In how many ways can four distinct numbers be chosen from the set {0, 1, 2, ..., 9}, so that their sum is a multiple of 3?
There are: 10C4 =210 ways of choosing 4 distinct numbers. This includes combinations of 4 numbers that start with zero such as:0123, 0124, 0125.......etc.
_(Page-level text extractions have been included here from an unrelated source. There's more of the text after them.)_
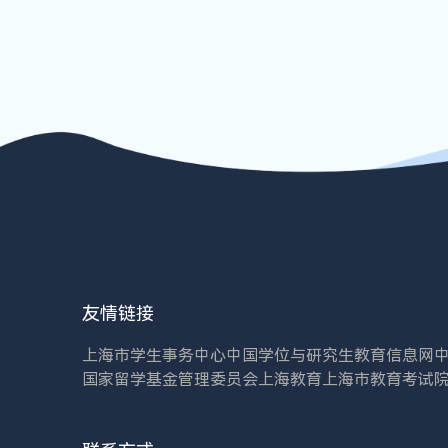
友情链接
上海市学生事务中心
中国学位与研究生教育信息网
国家留学基金管理委员会
上海教育
上海市教育考试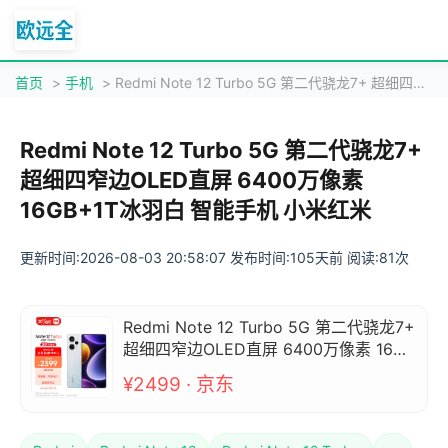
首页
>
手机
> Redmi Note 12 Turbo 5G 第二代骁龙7+ 超细四窄边OLED直屏 6400万像素 16GB+1T冰羽白 智能手机 小米红米
Redmi Note 12 Turbo 5G 第二代骁龙7+
超细四窄边OLED直屏 6400万像素
16GB+1T冰羽白 智能手机 小米红米
更新时间:2026-08-03 20:58:07 发布时间:105天前 阅读:81次
Redmi Note 12 Turbo 5G 第二代骁龙7+
超细四窄边OLED直屏 6400万像素 16GB
+1T冰羽白 智能手机 小米红米
¥2499 · 京东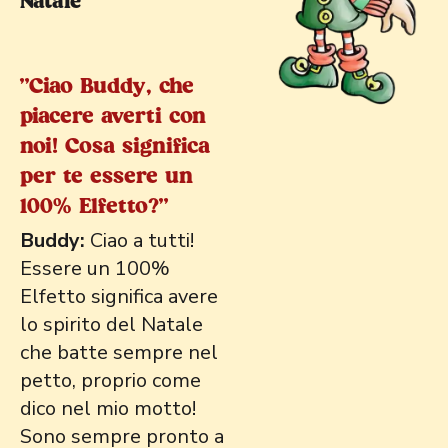
Natale
"Ciao Buddy, che
piacere averti con
noi! Cosa significa
per te essere un
100% Elfetto?"
Buddy:
Ciao a tutti!
Essere un 100%
Elfetto significa avere
lo spirito del Natale
che batte sempre nel
petto, proprio come
dico nel mio motto!
Sono sempre pronto a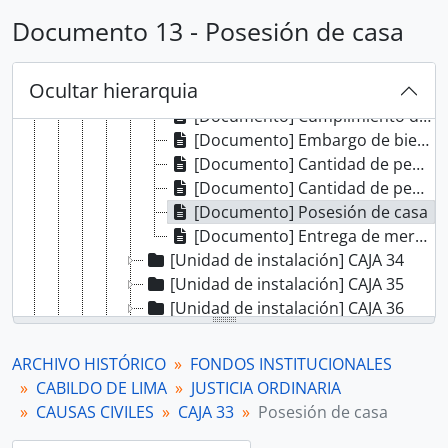
[Documento] Cantidad de pesos
Documento 13 - Posesión de casa
[Documento] Cumplimiento de testamento
[Documento] Cantidad de pesos
Ocultar hierarquia
[Documento] Entrega de indios
[Documento] Cumplimiento de testamento
[Documento] Embargo de bienes
[Documento] Cantidad de pesos
[Documento] Cantidad de pesos
[Documento] Posesión de casa
[Documento] Entrega de mercaderías
[Unidad de instalación] CAJA 34
[Unidad de instalación] CAJA 35
[Unidad de instalación] CAJA 36
[Unidad de instalación] CAJA 37
[Unidad de instalación] CAJA 38
ARCHIVO HISTÓRICO
FONDOS INSTITUCIONALES
[Unidad de instalación] CAJA 39
CABILDO DE LIMA
JUSTICIA ORDINARIA
[Unidad de instalación] CAJA 40
CAUSAS CIVILES
CAJA 33
Posesión de casa
[Unidad de instalación] CAJA 41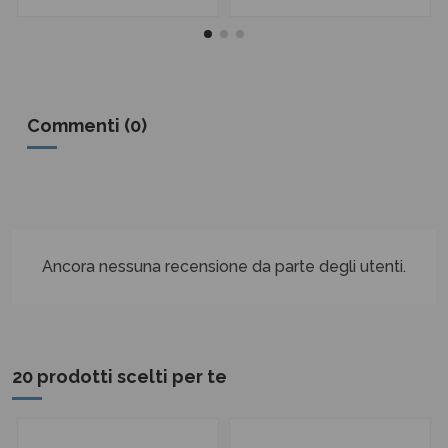
Commenti (0)
Ancora nessuna recensione da parte degli utenti.
20 prodotti scelti per te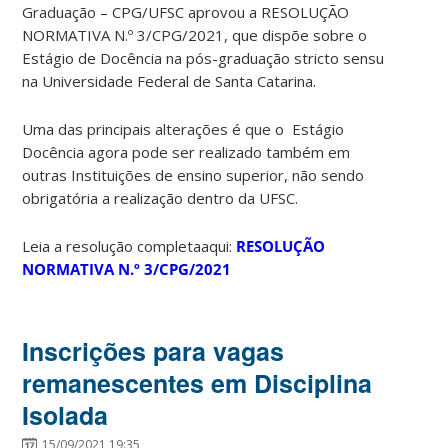
Graduação – CPG/UFSC aprovou a RESOLUÇÃO
NORMATIVA N.º 3/CPG/2021, que dispõe sobre o
Estágio de Docência na pós-graduação stricto sensu
na Universidade Federal de Santa Catarina.
Uma das principais alterações é que o Estágio
Docência agora pode ser realizado também em
outras Instituições de ensino superior, não sendo
obrigatória a realização dentro da UFSC.
Leia a resolução completaaqui:
RESOLUÇÃO
NORMATIVA N.º 3/CPG/2021
Inscrições para vagas
remanescentes em Disciplina
Isolada
15/09/2021 19:35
Of the 210 combinations, the following have sums that are multiples of 3:
(123, 126, 129, 135, 138, 147, 156, 159, 168, 189, 234, 237, 246, 249, 258, 267, 279, 345, 348, 357, 369, 378, 456, 459, 468, 489, 567, 579, 678, 789, 1236, 1239, 1245, 1248, 1257, 1269, 1278, 1347, 1356, 1359, 1368, 1389, 1458, 1467, 1479, 1569, 1578, 1689, 2346, 2349, 2358, 2367, 2379, 2457, 2469, 2478, 2568, 2589, 2679, 3456, 3459, 3468, 3489, 3567, 3579, 3678, 3789, 4569, 4578, 4689, 5679, 6789) >>Total = 72 such sub-sets.
Note: The 30 or so numbers that have 3 digits are to be read, as I said, as: 0123, 0126...etc.